The Nokia 6303 classic is a mobile telephone handset produced by Finnish manufacturer Nokia. The Nokia 6303 classic was announced in December 2008, it has been in production since May 2009. It is the successor to the Nokia 6300 (even though PhoneArena claims the Nokia 6700 classic was the successor).

The Nokia 6303 classic was being produced in Hungary as well as in Jucu, Romania.

== Features ==
The phone supports MicroSD cards up to 32 GB, meaning that the phone can be used practically as an MP3 player. Using the supplied and freely available Nokia PC Suite, one has the option of converting MP3s to e-AAC for more compression. The 3.5 mm headphone jack means that many standard commercial headsets will fit the phone. Like most other recent Nokia phones, the 6303 classic replaced their old Pop-Port connector for a standard micro-USB connector.

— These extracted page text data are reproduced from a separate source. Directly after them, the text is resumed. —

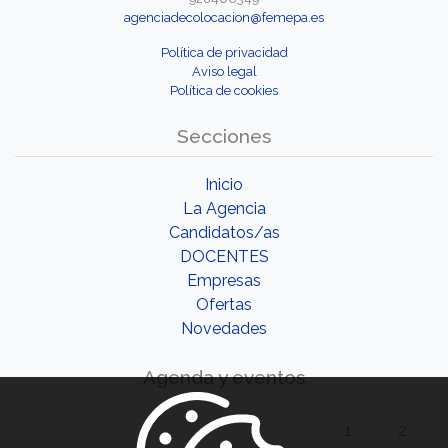
agenciadecolocacion@femepa.es
Política de privacidad
Aviso legal
Política de cookies
Secciones
Inicio
La Agencia
Candidatos/as
DOCENTES
Empresas
Ofertas
Novedades
Agenda y eventos
1
2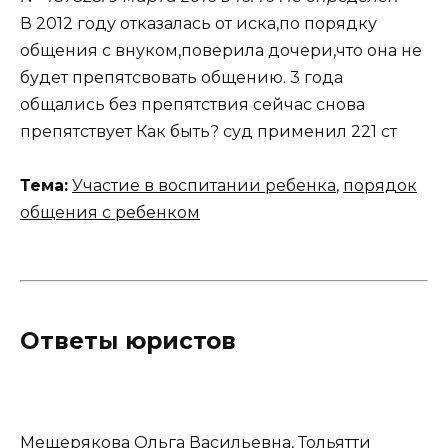
В 2012 году отказалась от иска,по порядку
общения с внуком,поверила дочери,что она не
будет препятcвовать общению. 3 года
общались без препятствия сейчас снова
препятствует Как быть? суд применил 221 ст
Тема:
Участие в воспитании ребенка
,
порядок
общения с ребенком
Ответы юристов
Мещерякова Ольга Васильевна
, Тольятти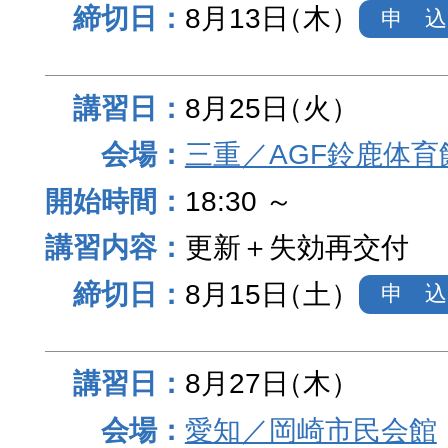
8月13日
（木）
申 込
8月25日
（火）
三重／AGF鈴鹿体育
18:30 ～
更新＋失効再交付
8月15日
（土）
申 込
8月27日
（木）
愛知／岡崎市民会館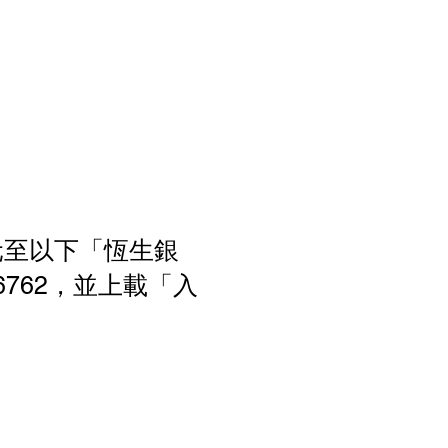
0 元至以下「恆生銀
666762，並上載「入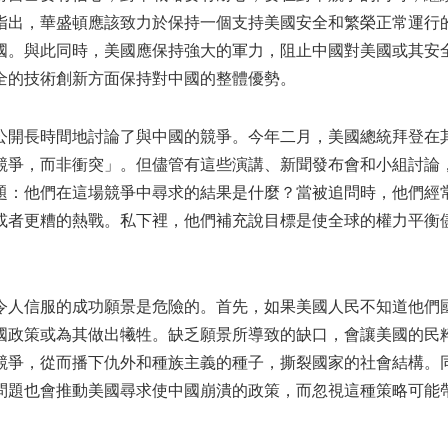
指出，華盛頓應該致力於保持一個支持美國安全和繁榮正常運行
國。與此同時，美國應保持強大的軍力，阻止中國對美國或其安
全的技術創新方面保持對中國的整體優勢。
公開長時間地討論了與中國的競爭。今年二月，美國總統拜登在
競爭，而非衝突」。但儘管有這些演講、新聞發布會和小組討論
題：他們在這場競爭中尋求的結果是什麼？當被追問時，他們經
或者更糟的熱戰。私下裡，他們補充說目標是使全球的權力平衡
。
令人信服的成功願景是危險的。首先，如果美國人民不知道他們
國政策或為其做出犧牲。缺乏願景所導致的缺口，會讓美國的民
競爭，從而播下仇外和種族主義的種子，撕裂國家的社會結構。
問題也會推動美國尋求使中國崩潰的政策，而忽視這種策略可能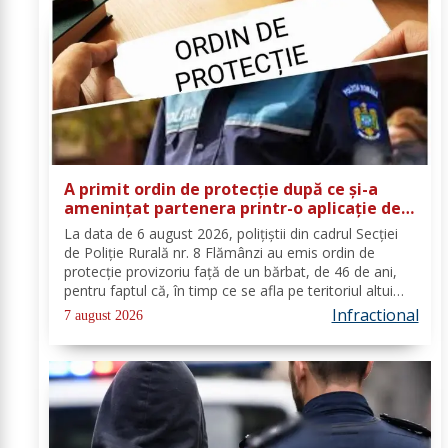
A primit ordin de protecție după ce și-a
amenințat partenera printr-o aplicație de
mesagerie
La data de 6 august 2026, polițiștii din cadrul Secției
de Poliție Rurală nr. 8 Flămânzi au emis ordin de
protecție provizoriu față de un bărbat, de 46 de ani,
pentru faptul că, în timp ce se afla pe teritoriul altui
stat, și-ar fi amenințat partenera, prin intermediul unor
Infractional
7 august 2026
mesaje transmise...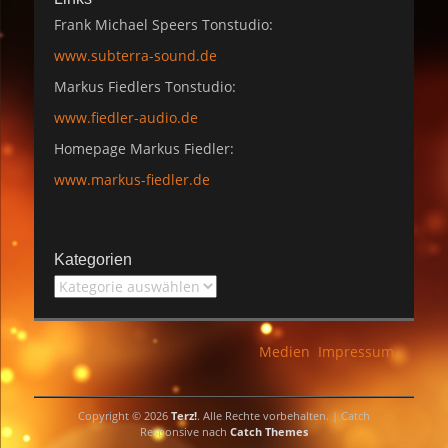
Frank Michael Speers Tonstudio:
www.subterra-sound.de
Markus Fiedlers Tonstudio:
www.fiedler-audio.de
Homepage Markus Fiedler:
www.markus-fiedler.de
Kategorien
Kategorien
Medien
Impressum
Copyright © 2026
Terz!
. Alle Rechte vorbehalten. | Catch
Responsive nach
Catch Themes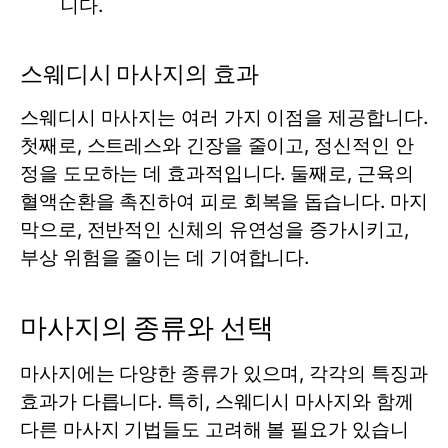
니다.
스웨디시 마사지의 효과
스웨디시 마사지는 여러 가지 이점을 제공합니다.
첫째로, 스트레스와 긴장을 줄이고, 정신적인 안
정을 도모하는 데 효과적입니다. 둘째로, 근육의
혈액순환을 촉진하여 피로 회복을 돕습니다. 마지
막으로, 전반적인 신체의 유연성을 증가시키고,
부상 위험을 줄이는 데 기여합니다.
마사지의 종류와 선택
마사지에는 다양한 종류가 있으며, 각각의 특징과
효과가 다릅니다. 특히, 스웨디시 마사지와 함께
다른 마사지 기법들도 고려해 볼 필요가 있습니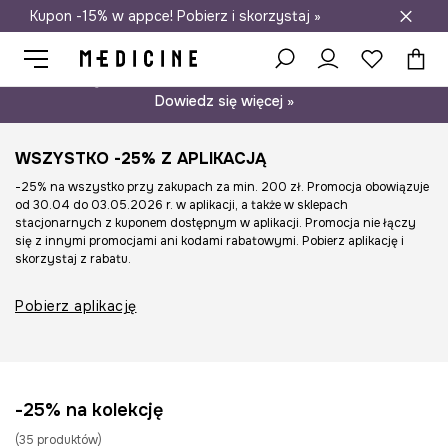
Kupon -15% w appce! Pobierz i skorzystaj »
Darmowa dostawa do salonów
Psst… mamy dla Ciebie kupon -15% na modele nieprzecenione.
Dowiedz się więcej »
WSZYSTKO -25% Z APLIKACJĄ
-25% na wszystko przy zakupach za min. 200 zł. Promocja obowiązuje
od 30.04 do 03.05.2026 r. w aplikacji, a także w sklepach
stacjonarnych z kuponem dostępnym w aplikacji. Promocja nie łączy
się z innymi promocjami ani kodami rabatowymi. Pobierz aplikację i
skorzystaj z rabatu.
Pobierz aplikację
-25% na kolekcję
(
35
produktów
)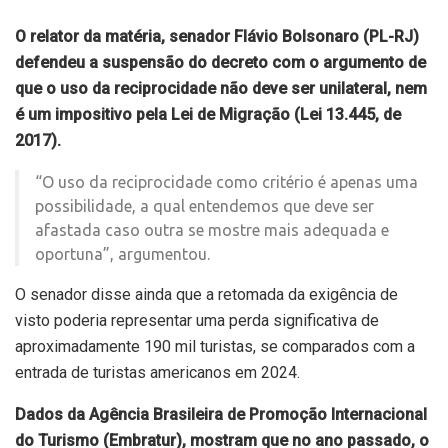
O relator da matéria, senador Flávio Bolsonaro (PL-RJ)
defendeu a suspensão do decreto com o argumento de
que o uso da reciprocidade não deve ser unilateral, nem
é um impositivo pela Lei de Migração (Lei 13.445, de
2017).
“O uso da reciprocidade como critério é apenas uma
possibilidade, a qual entendemos que deve ser
afastada caso outra se mostre mais adequada e
oportuna”, argumentou.
O senador disse ainda que a retomada da exigência de
visto poderia representar uma perda significativa de
aproximadamente 190 mil turistas, se comparados com a
entrada de turistas americanos em 2024.
Dados da Agência Brasileira de Promoção Internacional
do Turismo (Embratur), mostram que no ano passado, o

The phone allows the user to view the video clips in full-screen landscape mode and set the fast-forward/rewind interval from a few seconds to minutes. Improved audio quality for music playback was also noted for this firmware version, thus making the Nokia 6303 classic a music phone similar to its counterparts, the Nokia XpressMusic. In addition, video clips can replace ringtones so that an actual motion picture is shown while there is an incoming call.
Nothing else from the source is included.